COLORADO INTERSTATE GAS CO.
v.
FEDERAL POWER COMMISSION.



Author: Maris

Before ALBERT LEE STEPHENS, MARIS and McLAUGHLIN, Circuit Judges.

MARIS, Circuit Judge.

Upon the petition of Colorado Interstate Gas Company this court is asked to review an order of the Federal Power Commission disallowing certain changes proposed by Colorado Interstate in the applicability provision of its FPC Gas Tariff, Original Volume No. 1, which tariff had been filed pursuant to the Commission's Order No. 144, issued October 30, 1948, amended November 17, 1948. Pursuant to an earlier order of the Commission, made in 1942 and affirmed in 1945,*fn1 Colorado Interstate had on October 1, 1945 filed supplements to its existing FPC rate schedules making the reductions in rates required by the Commission's order.

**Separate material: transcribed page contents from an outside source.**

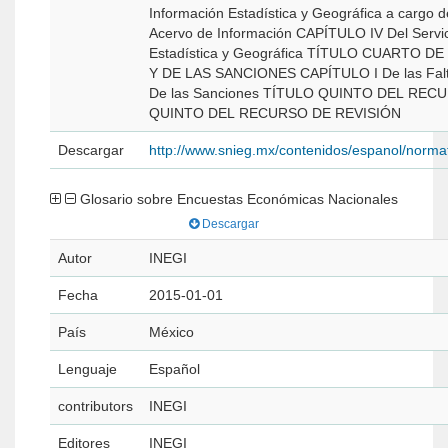
Información Estadística y Geográfica a cargo del Instituto CA
Acervo de Información CAPÍTULO IV Del Servicio Público de Información
Estadística y Geográfica TÍTULO CUARTO DE LAS FALTAS ADMINISTRATIVAS
Y DE LAS SANCIONES CAPÍTULO I De las Faltas Administrativas CAPÍTULO II
De las Sanciones TÍTULO QUINTO DEL RECURSO DE REVISIÓN TÍTULO
QUINTO DEL RECURSO DE REVISIÓN
Descargar
http://www.snieg.mx/contenidos/espanol/norma
Glosario sobre Encuestas Económicas Nacionales
Descargar
Autor
INEGI
Fecha
2015-01-01
País
México
Lenguaje
Español
contributors
INEGI
Editores
INEGI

These supplements, of which Supplement No. 7 to Rate Schedule FPC No. 1 may be regarded as typical, contained the following applicability clause: "This rate schedule shall apply to all natural gas delivered by Colorado Interstate to the Buyer except such natural gas as Buyer may purchase from Colorado Interstate under Rate Schedules I-1 and I-2."

In the order which the Commission entered October 3, 1945 accepting these supplements for filing it provided that "The rates and charges contained in the new rate schedules * * * are to be effective * * * for all sales of natural gas in interstate commerce for resale for ultimate public consumption."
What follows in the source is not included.